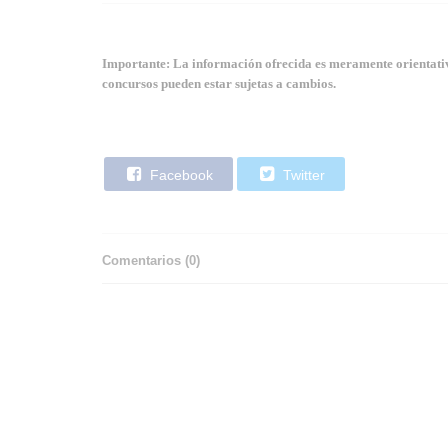
Importante: La información ofrecida es meramente orientativa
concursos pueden estar sujetas a cambios.
Facebook
Twitter
Comentarios (
0
)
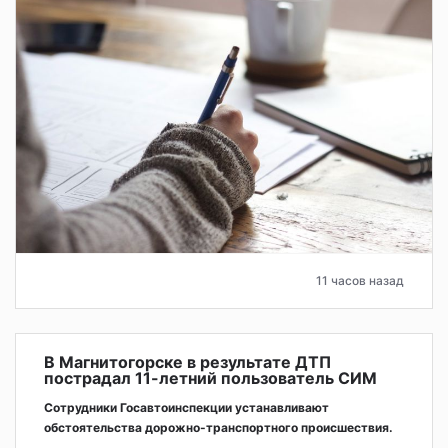
11 часов назад
В Магнитогорске в результате ДТП
пострадал 11-летний пользователь СИМ
Сотрудники Госавтоинспекции устанавливают
обстоятельства дорожно-транспортного происшествия.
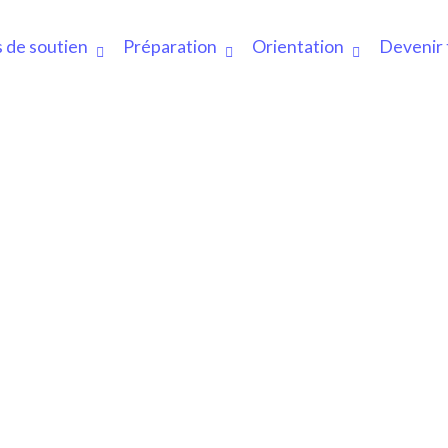
 de soutien
Préparation
Orientation
Devenir 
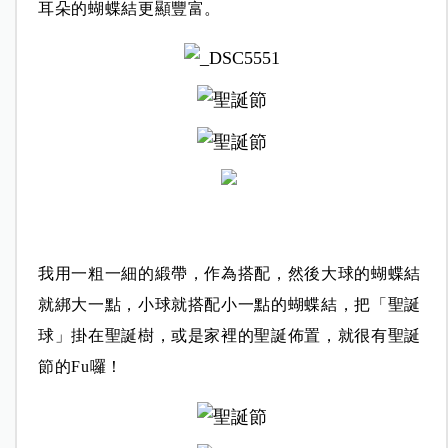
耳朵的蝴蝶結更顯豐富。
我用一粗一細的緞帶，作為搭配，然後大球的蝴蝶結
就綁大一點，小球就搭配小一點的蝴蝶結，
把「聖誕
球」掛
在聖誕樹，或是家裡的聖誕佈置，就很有聖誕
節的Fu囉！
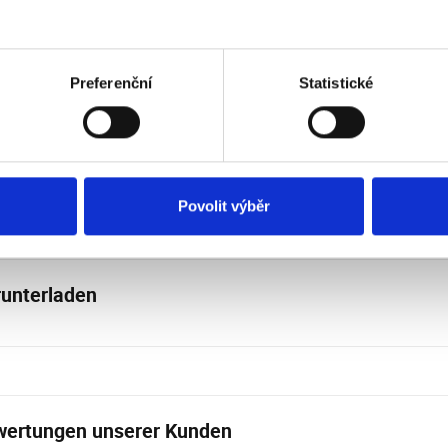
llager
Nein
ifizierungszeichen [CE]
CE
tage
Wand
Preferenční
Statistické
nsdauer
5.000 Std
Povolit výběr
unterladen
ertungen unserer Kunden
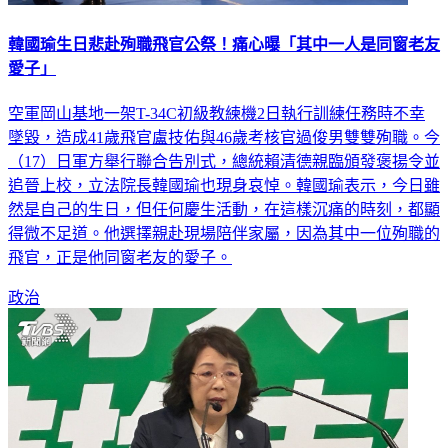
韓國瑜生日悲赴殉職飛官公祭！痛心曝「其中一人是同窗老友
愛子」
空軍岡山基地一架T-34C初級教練機2日執行訓練任務時不幸
墜毀，造成41歲飛官盧技佑與46歲考核官過俊男雙雙殉職。今
（17）日軍方舉行聯合告別式，總統賴清德親臨頒發褒揚令並
追晉上校，立法院長韓國瑜也現身哀悼。韓國瑜表示，今日雖
然是自己的生日，但任何慶生活動，在這樣沉痛的時刻，都顯
得微不足道。他選擇親赴現場陪伴家屬，因為其中一位殉職的
飛官，正是他同窗老友的愛子。
政治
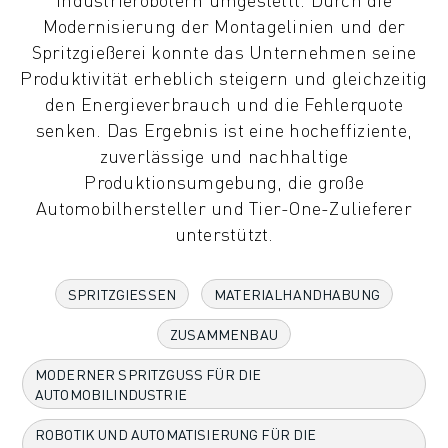
KOLLABORATIVE ROBOTER
Modernisierung der Montagelinien und der
ROBOTERPALETTE
Spritzgießerei konnte das Unternehmen seine
ROBOTER-STEUERUNGEN
Produktivität erheblich steigern und gleichzeitig
ROBOTER-ZUBEHÖR
den Energieverbrauch und die Fehlerquote
ROBOTER-SOFTWARE
senken. Das Ergebnis ist eine hocheffiziente,
SIMULATIONSSOFTWARE
zuverlässige und nachhaltige
ROBOTIK-PRODUKTE FÜR DEN BILDUNGSBEREICH
Produktionsumgebung, die große
ROBOTER-AUTOMATISIERUNG
Automobilhersteller und Tier-One-Zulieferer
KOMPAKTE CNC-BEARBEITUNGSZENTREN
unterstützt.
ROBODRILL-FILTER
ROBODRILL KOMPAKTE CNC-BEARBEITUNGSZENTREN
SPRITZGIESSEN
MATERIALHANDHABUNG
ROBODRILL HARDWARE
ROBODRILL SOFTWARE
ZUSAMMENBAU
ROBODRILL VORBEUGENDE WARTUNG
MODERNER SPRITZGUSS FÜR DIE
ROBODRILL NACHHALTIGKEIT
AUTOMOBILINDUSTRIE
ROBODRILL ROBOTER-PAKET
ROBODRILL BILDUNGSPAKET
ROBOTIK UND AUTOMATISIERUNG FÜR DIE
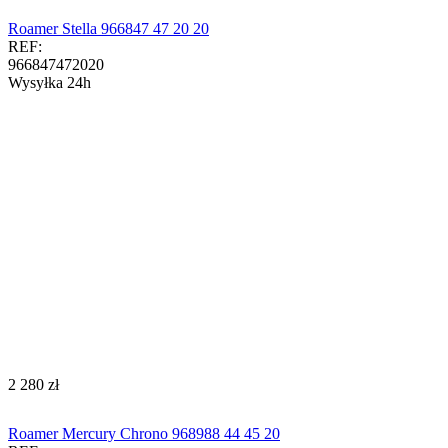
Roamer Stella 966847 47 20 20
REF:
966847472020
Wysyłka 24h
‍2 280‍
zł
Roamer Mercury Chrono 968988 44 45 20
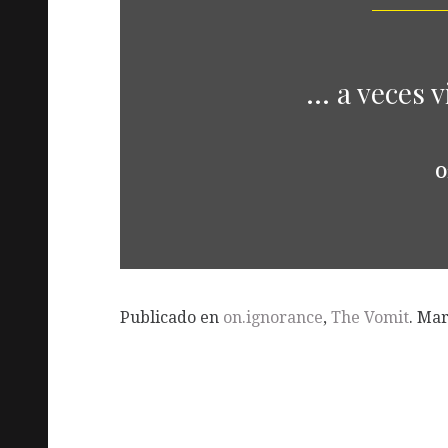
... a veces 
O
Publicado en
on.ignorance
,
The Vomit
. Ma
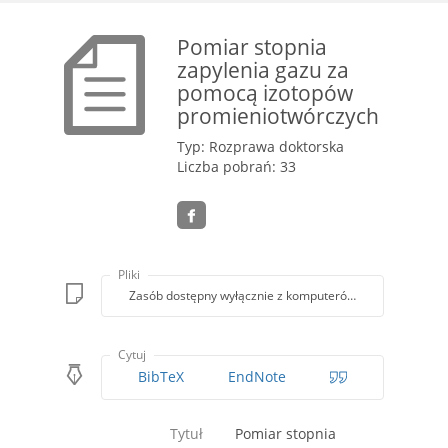
Pomiar stopnia
zapylenia gazu za
pomocą izotopów
promieniotwórczych
Typ: Rozprawa doktorska
Liczba pobrań: 33
Pliki
Zasób dostępny wyłącznie z komputerów Biblioteki PK
Cytuj
BibTeX
EndNote
Tytuł
Pomiar stopnia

..........

-- TASK ITEM --
Please reproduce exactly the lines in the listing above from the one containing "ROBOTER-STEUERUNGEN" through the one containing "MATERIALHANDHABUNG", both included, and nothing more.

-- FINISHED TASK --
ROBOTER-STEUERUNGEN
Produktivität erheblich steigern und gleichzeitig
ROBOTER-ZUBEHÖR
den Energieverbrauch und die Fehlerquote
ROBOTER-SOFTWARE
senken. Das Ergebnis ist eine hocheffiziente,
SIMULATIONSSOFTWARE
zuverlässige und nachhaltige
ROBOTIK-PRODUKTE FÜR DEN BILDUNGSBEREICH
Produktionsumgebung, die große
ROBOTER-AUTOMATISIERUNG
Automobilhersteller und Tier-One-Zulieferer
KOMPAKTE CNC-BEARBEITUNGSZENTREN
unterstützt.
ROBODRILL-FILTER
ROBODRILL KOMPAKTE CNC-BEARBEITUNGSZENTREN
SPRITZGIESSEN
MATERIALHANDHABUNG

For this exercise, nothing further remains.